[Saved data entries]
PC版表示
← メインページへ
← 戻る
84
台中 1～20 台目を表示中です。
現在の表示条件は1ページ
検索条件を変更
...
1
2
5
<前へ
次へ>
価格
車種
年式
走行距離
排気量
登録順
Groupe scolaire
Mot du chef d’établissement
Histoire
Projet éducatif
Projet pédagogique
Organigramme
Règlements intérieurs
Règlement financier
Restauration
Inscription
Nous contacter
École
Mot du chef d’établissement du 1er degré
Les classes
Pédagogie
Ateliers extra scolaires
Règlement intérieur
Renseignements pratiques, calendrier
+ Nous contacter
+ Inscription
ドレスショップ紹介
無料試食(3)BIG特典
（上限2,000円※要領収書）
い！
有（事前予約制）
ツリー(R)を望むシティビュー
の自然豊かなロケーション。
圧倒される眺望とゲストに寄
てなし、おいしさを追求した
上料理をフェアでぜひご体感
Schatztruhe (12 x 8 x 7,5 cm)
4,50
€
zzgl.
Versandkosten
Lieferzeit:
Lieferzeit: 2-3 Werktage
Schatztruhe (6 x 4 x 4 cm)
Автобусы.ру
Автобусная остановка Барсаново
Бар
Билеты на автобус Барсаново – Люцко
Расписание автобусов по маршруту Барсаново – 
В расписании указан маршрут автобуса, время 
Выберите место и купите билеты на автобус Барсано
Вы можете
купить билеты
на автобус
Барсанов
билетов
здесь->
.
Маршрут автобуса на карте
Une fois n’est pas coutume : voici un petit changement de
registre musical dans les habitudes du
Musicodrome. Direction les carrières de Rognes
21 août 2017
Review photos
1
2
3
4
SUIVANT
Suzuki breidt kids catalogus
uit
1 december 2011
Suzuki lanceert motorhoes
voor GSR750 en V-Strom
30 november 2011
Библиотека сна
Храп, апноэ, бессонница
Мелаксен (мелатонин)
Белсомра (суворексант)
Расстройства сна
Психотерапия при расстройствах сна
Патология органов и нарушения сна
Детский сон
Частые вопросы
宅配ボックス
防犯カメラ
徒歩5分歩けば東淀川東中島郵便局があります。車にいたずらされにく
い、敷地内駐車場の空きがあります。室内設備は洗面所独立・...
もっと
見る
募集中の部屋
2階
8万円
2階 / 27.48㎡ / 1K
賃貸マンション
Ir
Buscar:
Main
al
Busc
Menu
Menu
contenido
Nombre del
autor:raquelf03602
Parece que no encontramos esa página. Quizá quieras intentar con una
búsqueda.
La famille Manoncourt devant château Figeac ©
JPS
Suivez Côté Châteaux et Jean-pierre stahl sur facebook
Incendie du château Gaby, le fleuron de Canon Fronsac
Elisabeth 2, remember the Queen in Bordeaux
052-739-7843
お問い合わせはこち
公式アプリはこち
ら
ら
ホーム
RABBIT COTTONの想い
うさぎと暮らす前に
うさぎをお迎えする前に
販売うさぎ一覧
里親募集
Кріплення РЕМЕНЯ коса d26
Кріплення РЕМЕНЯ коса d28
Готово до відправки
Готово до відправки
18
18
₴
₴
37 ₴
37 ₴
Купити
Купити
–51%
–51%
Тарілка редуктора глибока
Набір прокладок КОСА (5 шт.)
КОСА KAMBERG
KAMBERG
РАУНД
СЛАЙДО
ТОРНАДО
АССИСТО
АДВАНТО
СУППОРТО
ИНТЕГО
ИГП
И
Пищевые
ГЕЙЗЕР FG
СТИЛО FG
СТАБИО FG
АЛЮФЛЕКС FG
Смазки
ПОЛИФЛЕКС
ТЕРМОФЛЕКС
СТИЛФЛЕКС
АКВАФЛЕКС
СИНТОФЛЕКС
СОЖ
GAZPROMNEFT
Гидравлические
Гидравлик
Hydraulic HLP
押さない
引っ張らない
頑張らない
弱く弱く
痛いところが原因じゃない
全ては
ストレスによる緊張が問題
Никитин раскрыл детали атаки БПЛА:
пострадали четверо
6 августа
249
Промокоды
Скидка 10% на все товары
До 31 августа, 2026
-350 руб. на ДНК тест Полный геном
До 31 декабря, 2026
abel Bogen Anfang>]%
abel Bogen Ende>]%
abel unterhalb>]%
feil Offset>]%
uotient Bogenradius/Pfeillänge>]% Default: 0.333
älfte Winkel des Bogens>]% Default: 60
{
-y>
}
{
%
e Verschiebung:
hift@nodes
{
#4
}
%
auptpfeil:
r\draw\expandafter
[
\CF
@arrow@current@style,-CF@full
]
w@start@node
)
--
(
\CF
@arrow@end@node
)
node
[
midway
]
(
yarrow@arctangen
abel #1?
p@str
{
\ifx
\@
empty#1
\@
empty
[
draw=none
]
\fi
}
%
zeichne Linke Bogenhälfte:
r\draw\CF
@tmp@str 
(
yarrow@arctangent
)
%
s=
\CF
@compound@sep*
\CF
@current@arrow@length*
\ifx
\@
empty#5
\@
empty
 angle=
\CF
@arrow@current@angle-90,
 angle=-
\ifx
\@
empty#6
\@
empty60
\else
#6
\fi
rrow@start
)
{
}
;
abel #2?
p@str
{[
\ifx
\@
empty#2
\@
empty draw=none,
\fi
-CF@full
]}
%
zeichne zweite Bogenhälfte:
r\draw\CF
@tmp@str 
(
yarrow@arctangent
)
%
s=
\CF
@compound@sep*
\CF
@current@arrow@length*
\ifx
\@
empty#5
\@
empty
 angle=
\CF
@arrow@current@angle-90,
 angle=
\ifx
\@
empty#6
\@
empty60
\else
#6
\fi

## REQUIREMENT:
Looking at the data above, show all lines where the word "Lieferzeit" occurs.

## RESPONSE AREA:
Lieferzeit:
Lieferzeit: 2-3 Werktage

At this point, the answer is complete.